SOUND SMART WITH YOUR FRIENDS
Since beginning the season 0-for-14, Chicago's Kris Bryant is now 7-for-13 in his last three games. He followed a three-hit game on Saturday with another on Sunday, the third time he has had back-to-back three-hit games in his young career.
STRUGGLING AT THE TOP
Leadoff man Jonathan Villar was a sparkplug for the Brewers last season, but he is off to a sluggish start to 2017. Besides an error in the field that led to an unearned run, he finished 0-for-4 Sunday, including strikeouts in each of his three times up against Arrieta, giving Villar 15 strikeouts in 30 at-bats to start his season. That's a pace of 347 whiffs. Mark Reynolds holds the Major League record with 223 strikeouts in '09.

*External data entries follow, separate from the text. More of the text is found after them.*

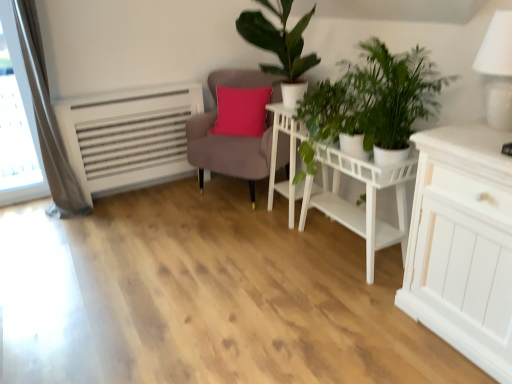 Question: Which direction should I rotate to look at green matte plant at upper center, positioned as the second houseplant in front-to-back order?

Choices:
 (A) left
 (B) right

Answer: (B)

Question: Can you confirm if green leafy plant at center right, which ranks as the second houseplant in back-to-front order, is bigger than white glossy table lamp at upper right?

Choices:
 (A) no
 (B) yes

Answer: (B)

Question: Is green leafy plant at center right, which ranks as the second houseplant in back-to-front order, next to white glossy table lamp at upper right?

Choices:
 (A) no
 (B) yes

Answer: (A)

Question: Can you confirm if green leafy plant at center right, which ranks as the second houseplant in back-to-front order, is taller than white glossy table lamp at upper right?

Choices:
 (A) no
 (B) yes

Answer: (B)

Question: Is green leafy plant at center right, which ranks as the second houseplant in back-to-front order, positioned before white glossy table lamp at upper right?

Choices:
 (A) no
 (B) yes

Answer: (A)

Question: Is white glossy table lamp at upper right surrounded by green leafy plant at center right, which ranks as the second houseplant in back-to-front order?

Choices:
 (A) yes
 (B) no

Answer: (B)

Question: From the image's perspective, is green leafy plant at center right, which is the first houseplant in front-to-back order, on white glossy table lamp at upper right?

Choices:
 (A) no
 (B) yes

Answer: (A)

Question: Is green leafy plant at center right, which ranks as the second houseplant in back-to-front order, in front of white matte table at center?

Choices:
 (A) no
 (B) yes

Answer: (B)

Question: From the image's perspective, is green leafy plant at center right, which ranks as the second houseplant in back-to-front order, under white matte table at center?

Choices:
 (A) yes
 (B) no

Answer: (B)

Question: Can you confirm if green leafy plant at center right, which is the first houseplant in front-to-back order, is positioned to the left of white matte table at center?

Choices:
 (A) no
 (B) yes

Answer: (A)

Question: Is green leafy plant at center right, which ranks as the second houseplant in back-to-front order, far from white matte table at center?

Choices:
 (A) yes
 (B) no

Answer: (B)

Question: Does green leafy plant at center right, which is the first houseplant in front-to-back order, appear on the right side of white matte table at center?

Choices:
 (A) no
 (B) yes

Answer: (B)

Question: Is white matte table at center at the back of green leafy plant at center right, which is the first houseplant in front-to-back order?

Choices:
 (A) yes
 (B) no

Answer: (B)

Question: Is white matte side table at center surrounded by white matte table at center?

Choices:
 (A) yes
 (B) no

Answer: (B)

"The strikeouts, we have to get that under control," Brewers manager Craig Counsell said. "It's too high right now, and he's struggling a little bit. Defensively, we've talked about it; it's a work in progress, and we just have to keep working at it."
WHAT'S NEXT Cubs: The Cubs finally get to come home to Wrigley Field on Monday, opening a three-game series against the Dodgers. The championship banners will be raised before the game. Jon Lester gets the start. First pitch is scheduled for 7:05 p.m. CT.
"It'll be 'playoff-esque,'" Maddon said of the anticipated reception.
Brewers: After taking Monday off, the Brewers begin a stretch of 16 games in as many days on Tuesday in Toronto, where they will play in the Blue Jays' home opener. Wily Peralta will start the 6:07 p.m. CT affair, trying to build on a streak of 14 consecutive scoreless innings dating to last season.